OpHangLimitSecs is a parameter in the Stornext volume configuration. Default value is 180. What is it? It is the Operation Hang Limit. When a single metadata operation is hung, and the MDC can’t proceed past said operation for the specified value of time, stornext will panic the volume and fail it over in an attempt to complete the operation or flush it.
It will appear in the logs like this:
StorNext FSS 'Volume1': PANIC: Calling stop HA monitoring func.
StorNext FSS 'Volume1': PANIC: /usr/cvfs/bin/fsm "OpHangLimitSecs exceeded
The value is a bit of a misnomer, because its actually measured in half-second “ticks.” SO the default value is 180 ticks, or 90 seconds.
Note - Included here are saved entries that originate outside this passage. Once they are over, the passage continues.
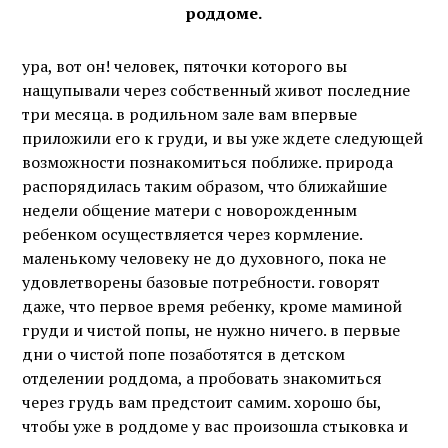
роддоме.
ура, вот он! человек, пяточки которого вы
нащупывали через собственный живот последние
три месяца. в родильном зале вам впервые
приложили его к груди, и вы уже ждете следующей
возможности познакомиться поближе. природа
распорядилась таким образом, что ближайшие
недели общение матери с новорожденным
ребенком осуществляется через кормление.
маленькому человеку не до духовного, пока не
удовлетворены базовые потребности. говорят
даже, что первое время ребенку, кроме маминой
груди и чистой попы, не нужно ничего. в первые
дни о чистой попе позаботятся в детском
отделении роддома, а пробовать знакомиться
через грудь вам предстоит самим. хорошо бы,
чтобы уже в роддоме у вас произошла стыковка и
So if you’re seeing this error, what should you look for? It is always something to do with metadata. First, double check that hardware is solid. Check all the connections to the metadata storage and look for errors in the fabric. I’ve seen fibrechannel SFPs that were going bad cause the metadata LUNs to drop from the controllers, causing an ophanglimit. SFPs kinked fiber, bad port settings are all things to check for.
Then move on to the software. More often than not, I see scripts causing OpHangLimitSec panics. Imagine a script that takes 8 minutes to execute, but runs every 3 minutes. You end up getting multiple instances of this script piling up and waiting for the same operation to complete. If any one of those instances waits more than the specified time, boom you have a failover.
So check metadata paths, check recurrent operations, check metadata networks. This is always a metadata problem.
If you run a heterogeneous shared storage environment (such as a stornext system), you may find this information about ACLs useful.
*NIX systems use POSIX 1e standard ACLs. Windows, Mac, and [some] others use NFSv4 standard ACLs. In a Stornext SAN environment, MacOS and Windows are not able to use the POSIX 1e ACLs that the Linux host writes on the files and directories. Likewise, Linux is unable to see the NFSv4 ACLs that a Windows machine or a Mac writes. This can create some major problems if ACLs are essential to your workflow.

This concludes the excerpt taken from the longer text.